(Bounding box prediction data)
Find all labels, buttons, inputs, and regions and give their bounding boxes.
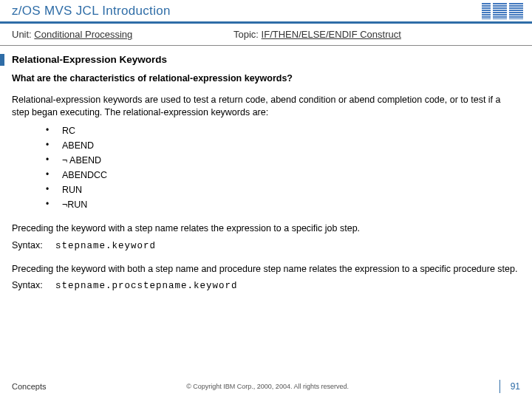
list-item: ¬ ABEND	[46, 153, 520, 168]
svg-rect-4	[482, 12, 523, 13]
keyword-list: RC ABEND ¬ ABEND ABENDCC RUN ¬RUN	[46, 123, 520, 212]
ibm-logo	[482, 3, 523, 19]
svg-rect-1	[482, 5, 523, 7]
footer-left: Concepts	[12, 382, 46, 391]
syntax-code: stepname.procstepname.keyword	[55, 281, 238, 291]
svg-rect-6	[482, 16, 523, 18]
section-heading: Relational-Expression Keywords	[12, 53, 167, 66]
section-heading-row: Relational-Expression Keywords	[0, 53, 520, 66]
block1-text: Preceding the keyword with a step name r…	[12, 222, 520, 235]
section-marker	[0, 54, 4, 66]
syntax-block-2: Preceding the keyword with both a step n…	[12, 263, 520, 293]
footer: Concepts © Copyright IBM Corp., 2000, 20…	[0, 380, 532, 393]
topic-label: Topic:	[233, 29, 259, 40]
svg-rect-8	[491, 3, 493, 19]
list-item: ABEND	[46, 138, 520, 153]
svg-rect-9	[507, 3, 509, 19]
question-text: What are the characteristics of relation…	[12, 72, 520, 85]
list-item: ABENDCC	[46, 168, 520, 183]
svg-rect-7	[482, 18, 523, 19]
intro-paragraph: Relational-expression keywords are used …	[12, 94, 520, 119]
content-area: Relational-Expression Keywords What are …	[0, 46, 532, 293]
title-bar: z/OS MVS JCL Introduction	[0, 0, 532, 24]
syntax-block-1: Preceding the keyword with a step name r…	[12, 222, 520, 253]
syntax-label: Syntax:	[12, 280, 43, 290]
svg-rect-0	[482, 3, 523, 4]
block2-text: Preceding the keyword with both a step n…	[12, 263, 520, 276]
svg-rect-5	[482, 14, 523, 16]
footer-copyright: © Copyright IBM Corp., 2000, 2004. All r…	[46, 383, 488, 390]
unit-label: Unit:	[12, 29, 32, 40]
list-item: ¬RUN	[46, 197, 520, 212]
svg-rect-2	[482, 7, 523, 9]
unit-value: Conditional Processing	[34, 29, 132, 40]
block1-syntax-row: Syntax: stepname.keyword	[12, 239, 520, 253]
syntax-code: stepname.keyword	[55, 241, 156, 251]
topic-field: Topic: IF/THEN/ELSE/ENDIF Construct	[233, 29, 520, 40]
svg-rect-3	[482, 10, 523, 11]
syntax-label: Syntax:	[12, 240, 43, 250]
list-item: RUN	[46, 183, 520, 197]
footer-divider	[499, 380, 500, 393]
meta-bar: Unit: Conditional Processing Topic: IF/T…	[0, 24, 532, 46]
unit-field: Unit: Conditional Processing	[12, 29, 233, 40]
page-number: 91	[511, 381, 520, 392]
page-title: z/OS MVS JCL Introduction	[12, 4, 482, 18]
list-item: RC	[46, 123, 520, 138]
topic-value: IF/THEN/ELSE/ENDIF Construct	[262, 29, 401, 40]
block2-syntax-row: Syntax: stepname.procstepname.keyword	[12, 279, 520, 293]
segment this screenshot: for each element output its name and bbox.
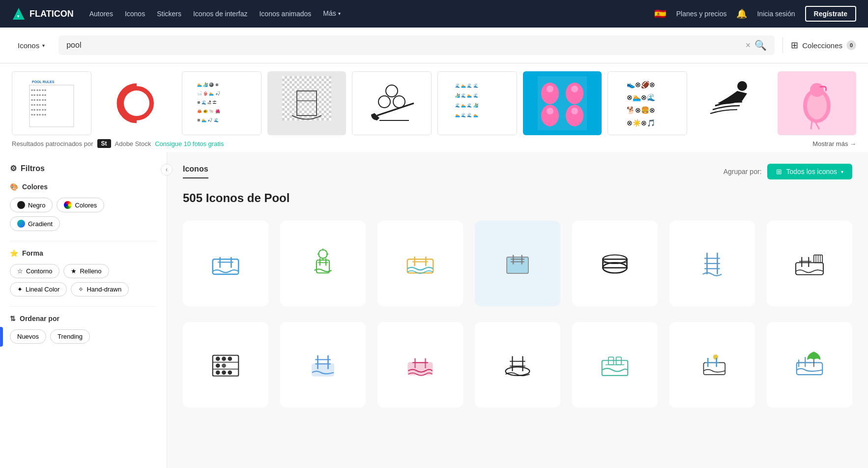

* [Activity] Could you transcribe all of the data exactly and omit the pictures?

* [Response to this exercise]
Find all labels, buttons, inputs, and regions and give their bounding boxes.
list-item: ¬ ABEND	[46, 153, 520, 168]
svg-rect-4	[482, 12, 523, 13]
keyword-list: RC ABEND ¬ ABEND ABENDCC RUN ¬RUN	[46, 123, 520, 212]
ibm-logo	[482, 3, 523, 19]
svg-rect-1	[482, 5, 523, 7]
footer-left: Concepts	[12, 382, 46, 391]
syntax-code: stepname.procstepname.keyword	[55, 281, 238, 291]
svg-rect-6	[482, 16, 523, 18]
section-heading: Relational-Expression Keywords	[12, 53, 167, 66]
section-heading-row: Relational-Expression Keywords	[0, 53, 520, 66]
block1-text: Preceding the keyword with a step name r…	[12, 222, 520, 235]
section-marker	[0, 54, 4, 66]
syntax-block-2: Preceding the keyword with both a step n…	[12, 263, 520, 293]
footer: Concepts © Copyright IBM Corp., 2000, 20…	[0, 380, 532, 393]
topic-label: Topic:	[233, 29, 259, 40]
svg-rect-8	[491, 3, 493, 19]
list-item: ABEND	[46, 138, 520, 153]
svg-rect-9	[507, 3, 509, 19]
question-text: What are the characteristics of relation…	[12, 72, 520, 85]
list-item: ABENDCC	[46, 168, 520, 183]
svg-rect-7	[482, 18, 523, 19]
intro-paragraph: Relational-expression keywords are used …	[12, 94, 520, 119]
content-area: Relational-Expression Keywords What are …	[0, 46, 532, 293]
title-bar: z/OS MVS JCL Introduction	[0, 0, 532, 24]
syntax-block-1: Preceding the keyword with a step name r…	[12, 222, 520, 253]
syntax-label: Syntax:	[12, 280, 43, 290]
svg-rect-0	[482, 3, 523, 4]
block2-text: Preceding the keyword with both a step n…	[12, 263, 520, 276]
svg-rect-5	[482, 14, 523, 16]
footer-copyright: © Copyright IBM Corp., 2000, 2004. All r…	[46, 383, 488, 390]
unit-label: Unit:	[12, 29, 32, 40]
list-item: ¬RUN	[46, 197, 520, 212]
svg-rect-2	[482, 7, 523, 9]
unit-value: Conditional Processing	[34, 29, 132, 40]
block1-syntax-row: Syntax: stepname.keyword	[12, 239, 520, 253]
syntax-code: stepname.keyword	[55, 241, 156, 251]
topic-field: Topic: IF/THEN/ELSE/ENDIF Construct	[233, 29, 520, 40]
svg-rect-3	[482, 10, 523, 11]
syntax-label: Syntax:	[12, 240, 43, 250]
list-item: RUN	[46, 183, 520, 197]
footer-divider	[499, 380, 500, 393]
meta-bar: Unit: Conditional Processing Topic: IF/T…	[0, 24, 532, 46]
unit-field: Unit: Conditional Processing	[12, 29, 233, 40]
page-number: 91	[511, 381, 520, 392]
page-title: z/OS MVS JCL Introduction	[12, 4, 482, 18]
list-item: RC	[46, 123, 520, 138]
topic-value: IF/THEN/ELSE/ENDIF Construct	[262, 29, 401, 40]
block2-syntax-row: Syntax: stepname.procstepname.keyword	[12, 279, 520, 293]
segment this screenshot: for each element output its name and bbox.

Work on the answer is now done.